Recent

Author Topic: [SOLVED]Is there a way for TJSONParser to deal with a String/Stream having a BOM  (Read 6327 times)

Gustavo 'Gus' Carreno

  • Hero Member
  • *****
  • Posts: 1120
  • Professional amateur ;-P
Hi there,

Is there a way I can assure that TJSONParser doesn't blow up when the String/Stream contains a BOM, or do I have to detect it, strip it and then pass to it?

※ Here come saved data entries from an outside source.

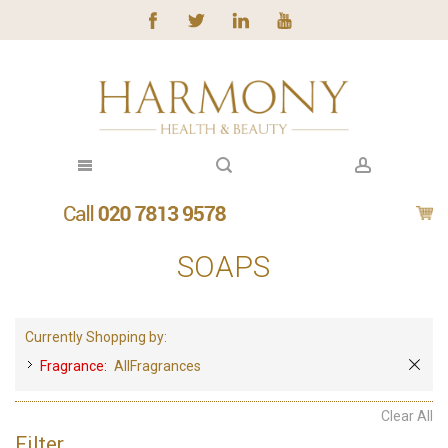
SOAPS
Currently Shopping by:
Fragrance:
AllFragrances
Clear All
Filter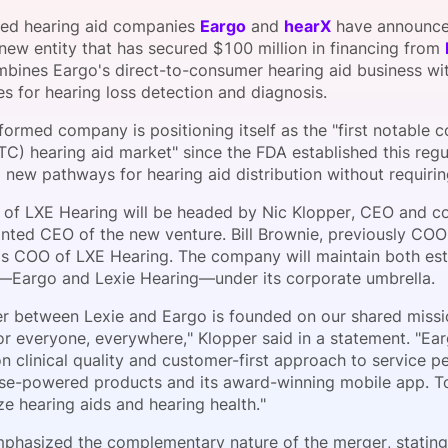
View all Bespoke Events
Subscribe the Newsletter
View all Galleries
ed hearing aid companies
Eargo
and
hearX
have announced
 new entity that has secured $100 million in financing from
bines Eargo's direct-to-consumer hearing aid business with
Become a Sponsor
Become a Sponsor
Request a C
Become a 
Host a Dinn
s for hearing loss detection and diagnosis.
ormed company is positioning itself as the "first notable 
TC) hearing aid market" since the FDA established this regu
 new pathways for hearing aid distribution without requirin
 of LXE Hearing will be headed by Nic Klopper, CEO and c
nted CEO of the new venture. Bill Brownie, previously COO
 as COO of LXE Hearing. The company will maintain both es
—Eargo and Lexie Hearing—under its corporate umbrella.
r between Lexie and Eargo is founded on our shared missio
or everyone, everywhere," Klopper said in a statement. "Ea
n clinical quality and customer-first approach to service 
ose-powered products and its award-winning mobile app. T
ze hearing aids and hearing health."
phasized the complementary nature of the merger, stating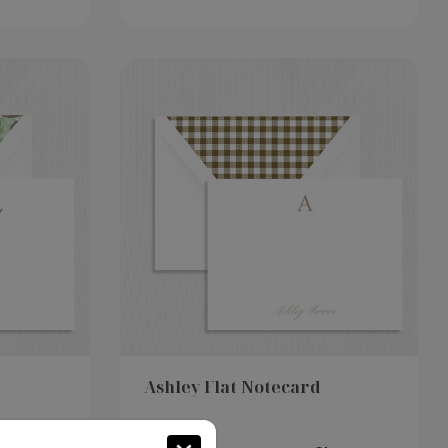
Ashley Flat Notecard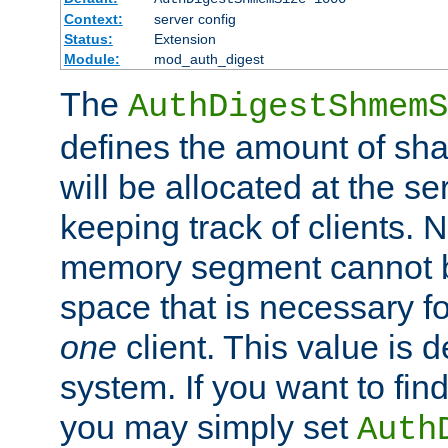
Context:
server config
Status:
Extension
Module:
mod_auth_digest
The
AuthDigestShmemS
defines the amount of sh
will be allocated at the se
keeping track of clients. 
memory segment cannot be
space that is necessary fo
one
client. This value is
system. If you want to fin
you may simply set
Auth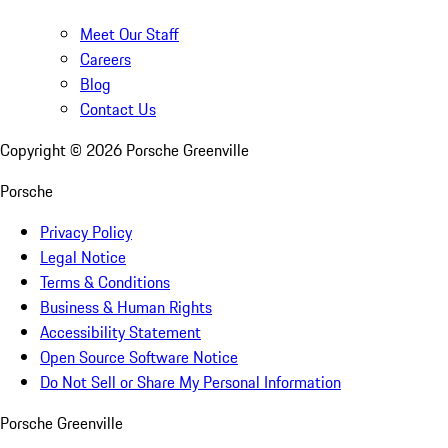
Meet Our Staff
Careers
Blog
Contact Us
Copyright ©
2026
Porsche Greenville
Porsche
Privacy Policy
Legal Notice
Terms & Conditions
Business & Human Rights
Accessibility Statement
Open Source Software Notice
Do Not Sell or Share My Personal Information
Porsche Greenville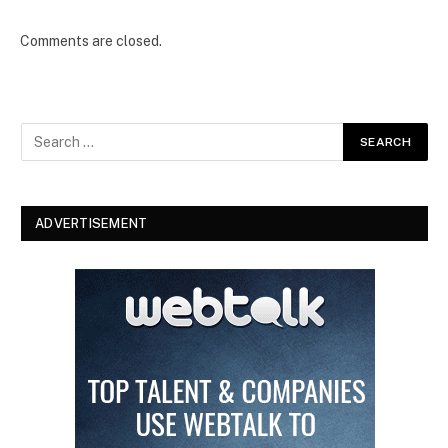
Comments are closed.
ADVERTISEMENT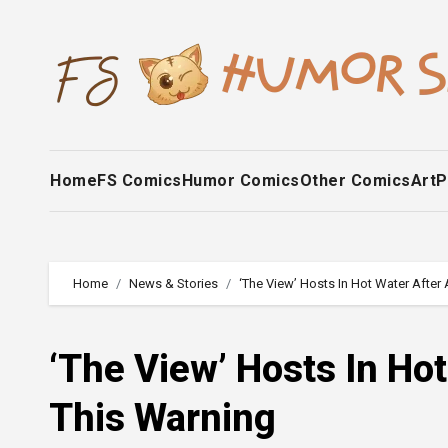
Skip
to
content
Home
FS Comics
Humor Comics
Other Comics
Art
P
Home
News & Stories
‘The View’ Hosts In Hot Water Afte
‘The View’ Hosts In Ho
This Warning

Many thanks in advance for any help!

Cheers,
Gus
« Last Edit: March 13, 2021, 07:45:52 pm by gcarreno »
Lazarus 3.99(main) FPC 3.3.1(main) Ubuntu 23.10 64b Dark Theme
Lazarus 3.0.0(stable) FPC 3.2.2(stable) Ubuntu 23.10 64b Dark Theme
http://github.com/gcarreno

john horst

  • Jr. Member
  • **
  • Posts: 68
    • JHorst
Detect and strip it is the workaround if you have no choice. I would notify who ever you are consuming from that BOM is not valid JSON.

Gustavo 'Gus' Carreno

  • Hero Member
  • *****
  • Posts: 1120
  • Professional amateur ;-P
Hi John,

Detect and strip it is the workaround if you have no choice. I would notify who ever you are consuming from that BOM is not valid JSON.

Well, in a sense, no I don't really have a choice since this is a problem I need to solve in my laz-JSON-Viewer, which is meant to be a default JSON viewer.
This means I have to try and parse whatever the user shoots at me.
I'm already popping up a message when the parser emits an Exception.

And after removing the BOM, will TJSONParser be resourceful enough to deal with UTF8 and/or UTF16?

Cheers,
Gus
Lazarus 3.99(main) FPC 3.3.1(main) Ubuntu 23.10 64b Dark Theme
Lazarus 3.0.0(stable) FPC 3.2.2(stable) Ubuntu 23.10 64b Dark Theme
http://github.com/gcarreno

PascalDragon

  • Hero Member
  • *****
  • Posts: 5481
  • Compiler Developer
Is there a way I can assure that TJSONParser doesn't blow up when the String/Stream contains a BOM, or do I have to detect it, strip it and then pass to it?

The later is the way to go.

And after removing the BOM, will TJSONParser be resourceful enough to deal with UTF8 and/or UTF16?

UTF-8 is the default that the parser assumes. For UTF-16 you'll have to convert it beforehand or maybe it will also work to use a TStringStream with the encoding set correctly (not tested).

MarkMLl

  • Hero Member
  • *****
  • Posts: 6686
Is there a way I can assure that TJSONParser doesn't blow up when the String/Stream contains a BOM, or do I have to detect it, strip it and then pass to it?

The later is the way to go.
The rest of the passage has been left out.